Please give again, word for word, each line that falls between the line with "Its my first and I'm loving it" and the end of the data, inclusive.

┌──

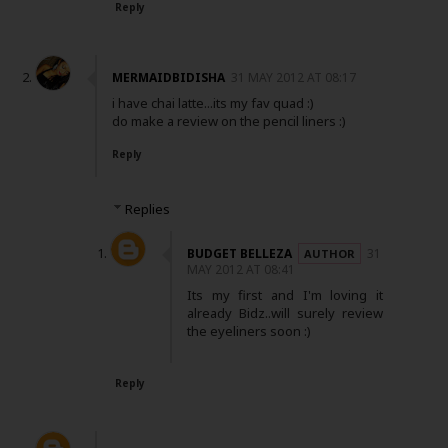
Reply
MERMAIDBIDISHA
31 MAY 2012 AT 08:17
i have chai latte...its my fav quad :)
do make a review on the pencil liners :)
Reply
Replies
BUDGET BELLEZA
31
MAY 2012 AT 08:41
Its my first and I'm loving it
already Bidz..will surely review
the eyeliners soon :)
Reply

└──

## TASK ANSWER
Its my first and I'm loving it
already Bidz..will surely review
the eyeliners soon :)
Reply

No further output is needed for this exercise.